- _Study material_

◇ ◇ ◇ ◇

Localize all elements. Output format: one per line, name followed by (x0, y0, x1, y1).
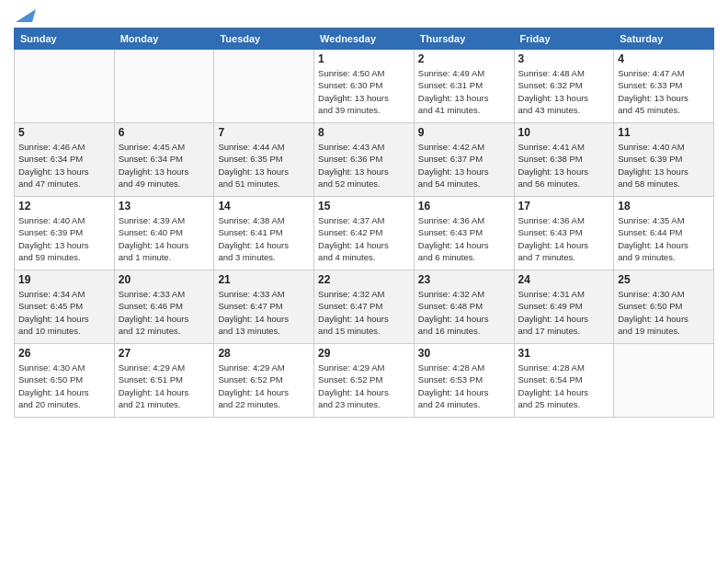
day-info: Sunrise: 4:37 AMSunset: 6:42 PMDaylight:… (318, 214, 410, 263)
calendar-cell: 27Sunrise: 4:29 AMSunset: 6:51 PMDayligh… (114, 344, 214, 418)
calendar-cell: 15Sunrise: 4:37 AMSunset: 6:42 PMDayligh… (314, 197, 415, 270)
header (14, 9, 714, 20)
weekday-header-row: SundayMondayTuesdayWednesdayThursdayFrid… (15, 29, 714, 50)
week-row-3: 12Sunrise: 4:40 AMSunset: 6:39 PMDayligh… (15, 197, 714, 270)
calendar-cell: 19Sunrise: 4:34 AMSunset: 6:45 PMDayligh… (15, 270, 115, 344)
day-number: 31 (518, 347, 610, 360)
day-info: Sunrise: 4:50 AMSunset: 6:30 PMDaylight:… (318, 67, 410, 116)
day-number: 14 (218, 200, 310, 213)
day-number: 2 (418, 52, 510, 65)
day-number: 28 (218, 347, 310, 360)
calendar-cell: 3Sunrise: 4:48 AMSunset: 6:32 PMDaylight… (514, 50, 614, 123)
calendar-cell: 1Sunrise: 4:50 AMSunset: 6:30 PMDaylight… (314, 50, 415, 123)
day-number: 9 (418, 126, 510, 139)
day-number: 26 (18, 347, 110, 360)
day-number: 12 (18, 200, 110, 213)
day-number: 30 (418, 347, 510, 360)
day-info: Sunrise: 4:44 AMSunset: 6:35 PMDaylight:… (218, 141, 310, 190)
day-number: 10 (518, 126, 610, 139)
calendar-cell: 5Sunrise: 4:46 AMSunset: 6:34 PMDaylight… (15, 123, 115, 197)
calendar-cell: 7Sunrise: 4:44 AMSunset: 6:35 PMDaylight… (214, 123, 314, 197)
weekday-header-tuesday: Tuesday (214, 29, 314, 50)
day-number: 20 (119, 273, 210, 286)
day-info: Sunrise: 4:36 AMSunset: 6:43 PMDaylight:… (518, 214, 610, 263)
day-number: 18 (618, 200, 710, 213)
calendar-cell: 16Sunrise: 4:36 AMSunset: 6:43 PMDayligh… (414, 197, 514, 270)
calendar-cell: 13Sunrise: 4:39 AMSunset: 6:40 PMDayligh… (114, 197, 214, 270)
day-number: 22 (318, 273, 410, 286)
day-number: 15 (318, 200, 410, 213)
day-info: Sunrise: 4:40 AMSunset: 6:39 PMDaylight:… (618, 141, 710, 190)
calendar-cell (114, 50, 214, 123)
day-info: Sunrise: 4:30 AMSunset: 6:50 PMDaylight:… (18, 362, 110, 410)
week-row-2: 5Sunrise: 4:46 AMSunset: 6:34 PMDaylight… (15, 123, 714, 197)
day-number: 24 (518, 273, 610, 286)
day-number: 7 (218, 126, 310, 139)
day-number: 21 (218, 273, 310, 286)
day-info: Sunrise: 4:49 AMSunset: 6:31 PMDaylight:… (418, 67, 510, 116)
day-info: Sunrise: 4:46 AMSunset: 6:34 PMDaylight:… (18, 141, 110, 190)
calendar-cell: 23Sunrise: 4:32 AMSunset: 6:48 PMDayligh… (414, 270, 514, 344)
day-info: Sunrise: 4:48 AMSunset: 6:32 PMDaylight:… (518, 67, 610, 116)
calendar-cell: 6Sunrise: 4:45 AMSunset: 6:34 PMDaylight… (114, 123, 214, 197)
calendar-cell: 12Sunrise: 4:40 AMSunset: 6:39 PMDayligh… (15, 197, 115, 270)
week-row-1: 1Sunrise: 4:50 AMSunset: 6:30 PMDaylight… (15, 50, 714, 123)
day-info: Sunrise: 4:36 AMSunset: 6:43 PMDaylight:… (418, 214, 510, 263)
day-info: Sunrise: 4:42 AMSunset: 6:37 PMDaylight:… (418, 141, 510, 190)
calendar-cell: 21Sunrise: 4:33 AMSunset: 6:47 PMDayligh… (214, 270, 314, 344)
day-info: Sunrise: 4:32 AMSunset: 6:47 PMDaylight:… (318, 288, 410, 337)
calendar-cell: 10Sunrise: 4:41 AMSunset: 6:38 PMDayligh… (514, 123, 614, 197)
calendar-cell: 30Sunrise: 4:28 AMSunset: 6:53 PMDayligh… (414, 344, 514, 418)
day-info: Sunrise: 4:31 AMSunset: 6:49 PMDaylight:… (518, 288, 610, 337)
day-number: 19 (18, 273, 110, 286)
day-info: Sunrise: 4:35 AMSunset: 6:44 PMDaylight:… (618, 214, 710, 263)
logo (14, 9, 36, 20)
calendar-cell: 28Sunrise: 4:29 AMSunset: 6:52 PMDayligh… (214, 344, 314, 418)
week-row-5: 26Sunrise: 4:30 AMSunset: 6:50 PMDayligh… (15, 344, 714, 418)
day-info: Sunrise: 4:29 AMSunset: 6:51 PMDaylight:… (119, 362, 210, 410)
day-info: Sunrise: 4:33 AMSunset: 6:46 PMDaylight:… (119, 288, 210, 337)
day-info: Sunrise: 4:40 AMSunset: 6:39 PMDaylight:… (18, 214, 110, 263)
day-info: Sunrise: 4:29 AMSunset: 6:52 PMDaylight:… (318, 362, 410, 410)
calendar-cell: 4Sunrise: 4:47 AMSunset: 6:33 PMDaylight… (614, 50, 714, 123)
calendar-cell: 31Sunrise: 4:28 AMSunset: 6:54 PMDayligh… (514, 344, 614, 418)
day-info: Sunrise: 4:28 AMSunset: 6:53 PMDaylight:… (418, 362, 510, 410)
calendar-cell: 2Sunrise: 4:49 AMSunset: 6:31 PMDaylight… (414, 50, 514, 123)
day-number: 5 (18, 126, 110, 139)
day-number: 4 (618, 52, 710, 65)
calendar-cell (15, 50, 115, 123)
calendar-cell: 11Sunrise: 4:40 AMSunset: 6:39 PMDayligh… (614, 123, 714, 197)
day-number: 17 (518, 200, 610, 213)
day-number: 11 (618, 126, 710, 139)
day-number: 3 (518, 52, 610, 65)
svg-marker-0 (16, 9, 36, 22)
day-info: Sunrise: 4:47 AMSunset: 6:33 PMDaylight:… (618, 67, 710, 116)
calendar-cell: 9Sunrise: 4:42 AMSunset: 6:37 PMDaylight… (414, 123, 514, 197)
day-number: 25 (618, 273, 710, 286)
day-info: Sunrise: 4:28 AMSunset: 6:54 PMDaylight:… (518, 362, 610, 410)
day-number: 27 (119, 347, 210, 360)
day-info: Sunrise: 4:41 AMSunset: 6:38 PMDaylight:… (518, 141, 610, 190)
logo-bird-icon (16, 6, 36, 22)
day-info: Sunrise: 4:30 AMSunset: 6:50 PMDaylight:… (618, 288, 710, 337)
calendar-table: SundayMondayTuesdayWednesdayThursdayFrid… (14, 28, 714, 418)
day-number: 8 (318, 126, 410, 139)
calendar-cell: 29Sunrise: 4:29 AMSunset: 6:52 PMDayligh… (314, 344, 415, 418)
day-info: Sunrise: 4:33 AMSunset: 6:47 PMDaylight:… (218, 288, 310, 337)
day-info: Sunrise: 4:43 AMSunset: 6:36 PMDaylight:… (318, 141, 410, 190)
day-info: Sunrise: 4:34 AMSunset: 6:45 PMDaylight:… (18, 288, 110, 337)
weekday-header-wednesday: Wednesday (314, 29, 415, 50)
weekday-header-thursday: Thursday (414, 29, 514, 50)
day-number: 6 (119, 126, 210, 139)
calendar-cell (614, 344, 714, 418)
calendar-cell: 26Sunrise: 4:30 AMSunset: 6:50 PMDayligh… (15, 344, 115, 418)
day-number: 16 (418, 200, 510, 213)
day-number: 29 (318, 347, 410, 360)
calendar-cell: 14Sunrise: 4:38 AMSunset: 6:41 PMDayligh… (214, 197, 314, 270)
weekday-header-saturday: Saturday (614, 29, 714, 50)
weekday-header-friday: Friday (514, 29, 614, 50)
calendar-cell: 24Sunrise: 4:31 AMSunset: 6:49 PMDayligh… (514, 270, 614, 344)
calendar-cell: 22Sunrise: 4:32 AMSunset: 6:47 PMDayligh… (314, 270, 415, 344)
day-info: Sunrise: 4:29 AMSunset: 6:52 PMDaylight:… (218, 362, 310, 410)
calendar-cell: 20Sunrise: 4:33 AMSunset: 6:46 PMDayligh… (114, 270, 214, 344)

◇ ◇ ◇ ◇

- _Exercise details_
Which lines above contain "header"? Show each of them.

- _Answer area_
header (14, 9, 714, 20)
weekday-header-row: SundayMondayTuesdayWednesdayThursdayFrid… (15, 29, 714, 50)
weekday-header-tuesday: Tuesday (214, 29, 314, 50)
weekday-header-wednesday: Wednesday (314, 29, 415, 50)
weekday-header-thursday: Thursday (414, 29, 514, 50)
weekday-header-saturday: Saturday (614, 29, 714, 50)
weekday-header-friday: Friday (514, 29, 614, 50)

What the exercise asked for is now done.